Question 890075
if i understand this correctly, your expression is:


1/3 * logc(x) + 3*logc(y) - 4*logc(x)


this becomes:


logc(x^(1/3)) + logc(y^3) - logc(x^4)


this becomes:


logc((x^(1/3) * y^3) / x^4)


this becomes:


logc(y^3/x^(11/3))


the base doesn't really matter in this problem.
it could be anything.
for example, if you let c = 10, than you can use the LOG function of your calculator to confirm this simplification is correct.

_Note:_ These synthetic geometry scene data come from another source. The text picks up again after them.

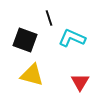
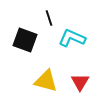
yellow triangle: moved 14 px right, 6 px down
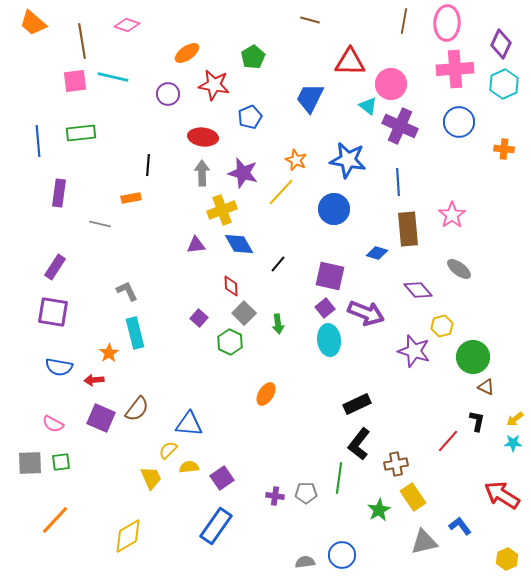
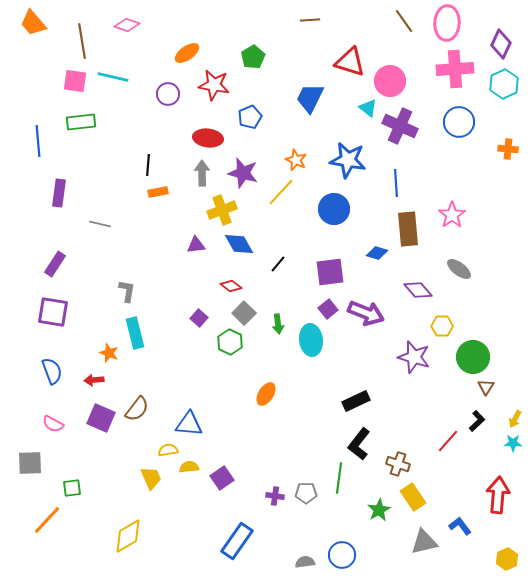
brown line at (310, 20): rotated 18 degrees counterclockwise
brown line at (404, 21): rotated 45 degrees counterclockwise
orange trapezoid at (33, 23): rotated 8 degrees clockwise
red triangle at (350, 62): rotated 16 degrees clockwise
pink square at (75, 81): rotated 15 degrees clockwise
pink circle at (391, 84): moved 1 px left, 3 px up
cyan triangle at (368, 106): moved 2 px down
green rectangle at (81, 133): moved 11 px up
red ellipse at (203, 137): moved 5 px right, 1 px down
orange cross at (504, 149): moved 4 px right
blue line at (398, 182): moved 2 px left, 1 px down
orange rectangle at (131, 198): moved 27 px right, 6 px up
purple rectangle at (55, 267): moved 3 px up
purple square at (330, 276): moved 4 px up; rotated 20 degrees counterclockwise
red diamond at (231, 286): rotated 50 degrees counterclockwise
gray L-shape at (127, 291): rotated 35 degrees clockwise
purple square at (325, 308): moved 3 px right, 1 px down
yellow hexagon at (442, 326): rotated 15 degrees clockwise
cyan ellipse at (329, 340): moved 18 px left
purple star at (414, 351): moved 6 px down
orange star at (109, 353): rotated 18 degrees counterclockwise
blue semicircle at (59, 367): moved 7 px left, 4 px down; rotated 120 degrees counterclockwise
brown triangle at (486, 387): rotated 36 degrees clockwise
black rectangle at (357, 404): moved 1 px left, 3 px up
yellow arrow at (515, 419): rotated 24 degrees counterclockwise
black L-shape at (477, 421): rotated 35 degrees clockwise
yellow semicircle at (168, 450): rotated 36 degrees clockwise
green square at (61, 462): moved 11 px right, 26 px down
brown cross at (396, 464): moved 2 px right; rotated 30 degrees clockwise
red arrow at (502, 495): moved 4 px left; rotated 63 degrees clockwise
orange line at (55, 520): moved 8 px left
blue rectangle at (216, 526): moved 21 px right, 15 px down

simply choose an arbitrary value for x and y and solve using your calculator for the original equation and the final equation.


for example:


let x = 20 and y = 35 and c = 10


1/3 * logc(x) + 3*logc(y) - 4*logc(x) becomes:


1/3 * log10(20) + 3 * log10(35 - 4 * log10(20) which is equal to -.1382391844...


logc(y^3/x^(11/3)) becomes:


log10(35^3 / 20^(11/3)) = -.1382391844...


you get the same value from the original equation and from the final equation so the simplification is correct.


the logarithmic rules that were used are:


a*log(b) = log(b^a)


log(a) + log(b) = log(a*b)


log(a) / log(b) = log(a/b)


the division rules that were followed are:


x^a / x^b = x^(a-b)


x^-c = 1/x^c